Только теперь Клод заговорила. Они долго просидели рядом, не произнося ни слова, хотя он часто посматривал на нее. «От одних ее глаз, — подумал он, — даже если в ней, кроме этих глаз, ничего особенного не было бы, я бы мог свихнуться. Да, она права, сегодня для нас обоих последний мирный день. Завтра она летит в Конго, а я в Германию; в Браззавиле гибнут люди и в Берлине тоже. Кто знает, когда мы увидимся, кто знает, увидимся ли мы вообще».
Над судном с криком пролетели чайки, и Клод сказала:
— Вы помогаете убивать людей, а я убитых фотографирую, вы получаете ваши деньги таким способом, а я другим. Не обижайтесь! Ведь я права, согласитесь, положа руку на сердце! У большинства людей сердце разбито, и у нас троих тоже, у Сержа, у вас и у меня. У Сержа погибла вся семья и его лучший друг, он больше не может быть с женщиной. Вы предали вашу совесть — дайте мне высказаться, я ведь это из лучших чувств говорю, и вообще — может, это последняя для нас с вами возможность поговорить обо всем начистоту. А я потеряла свою веру.
— Веру?
— Да, Филипп. Когда они послали меня на мою первую войну, я твердо верила в то, что с помощью моих снимков я чего-то добьюсь, смогу бороться с теми, кто затевает войны. Я много лет в это верила…

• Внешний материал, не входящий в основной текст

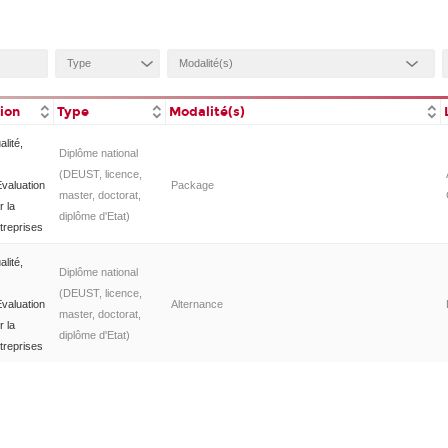
tion
Type
Modalité(s)
lité,
Diplôme national
(DEUST, licence,
valuation
Package
master, doctorat,
r la
diplôme d'Etat)
treprises
lité,
Diplôme national
(DEUST, licence,
valuation
Alternance
master, doctorat,
r la
diplôme d'Etat)
treprises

Подошла девушка в белом форменном костюме, спросила, не желают ли они чего-нибудь выпить или закусить.
— Хотите? — спросила Клод. Он покачал головой. — Я тоже не хочу. Благодарим, мадемуазель.

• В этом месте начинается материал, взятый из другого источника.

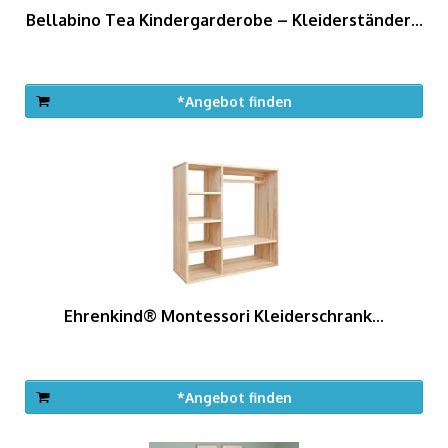
Bellabino Tea Kindergarderobe – Kleiderständer...
*Angebot finden
Ehrenkind® Montessori Kleiderschrank...
*Angebot finden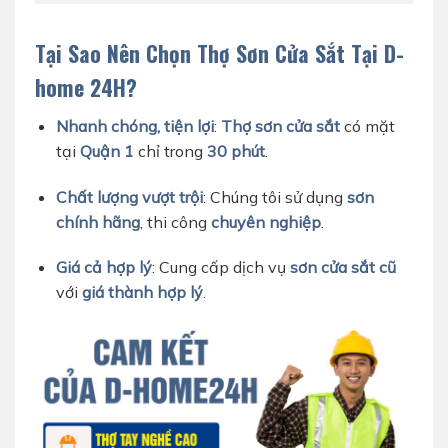
Tại Sao Nên Chọn Thợ Sơn Cửa Sắt Tại D-
home 24H?
Nhanh chóng, tiện lợi
:
Thợ sơn cửa sắt
có mặt
tại
Quận 1
chỉ trong
30 phút
.
Chất lượng vượt trội
: Chúng tôi sử dụng
sơn
chính hãng
, thi công
chuyên nghiệp
.
Giá cả hợp lý
: Cung cấp dịch vụ
sơn cửa sắt cũ
với
giá thành hợp lý
.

— Вы много лет верили, что…
— Я в это верила всей душой. А потом убедилась, что я ошибалась. Знаете, Филипп, сколько войн сейчас ведется? Вот в эти самые дни? Сто восемьдесят две! Каких только войн не было с 1945 года. Так называемые «малые» — в Корее, во Вьетнаме, в Афганистане… И каждый раз появлялись снимки об ужасах войны. И что — зверства прекратились? Наоборот, все становилось хуже и хуже, и фотографиям нашим грош цена. И мне известно, почему это так…
— Почему, Клод?
— Потому что таких снимков сотни тысяч. Каждый вечер на экранах телевизоров мелькают страшные кадры. Сколько снято хроникальных и документальных фильмов — не счесть! Все дело в количестве, Филипп, в количестве. Совокупная масса злодеяний оглушает самого благожелательного наблюдателя. Ежедневно и ежечасно нам показывают эти страшные кадры… «Да, да, это ужасно… — говорят люди. — Опять эта война проклятая… Но мы в этом не виноваты и ничего с этим поделать не можем…» — Сейчас глаза ее загорелись. — Разумеется, в больших и богатых журналах такие снимки появляются постоянно, редакции требуют, чтобы им подавали все больше страшных и ужасных подробностей — чем таких деталей больше, тем легче материал продавать. Но эти снимки не отягощают больше человеческую совесть.
— «Не отягощают человеческую совесть», — повторил он за ней. Снова появились крикливые чайки и полетели прочь, в сторону дальнего берега.
— Да, Филипп, постижение истины очень утомляет, это я по себе знаю.
«В маленьком шале справа, — проговорил голос из динамика, — жил Ленин, уважаемые дамы и господа. Здесь он в 1914 году занимался подготовкой русской революции», — и потом диктор повторил это же на трех других языках.
— А ваша выставка! — сказал он. — Сколько было посетителей! Они были потрясены, как и я, я видел это собственными глазами, Клод!
— Мы с Сержем тоже видели это. Мы это наблюдали часто. А когда зрители покидают галерею, они говорят: «Куда пойдем поужинать?» — с горечью проговорила она. — Но даже если я имею тысячи случаев убедиться в том, как мало от нас зависит, я опять и опять полечу туда, где воюют и страдают, и буду фотографировать, буду продолжать свое дело и не брошу его, даже потеряв всякую надежду!.. — Она смущенно взглянула на него. — Невыносимая патетика, правда?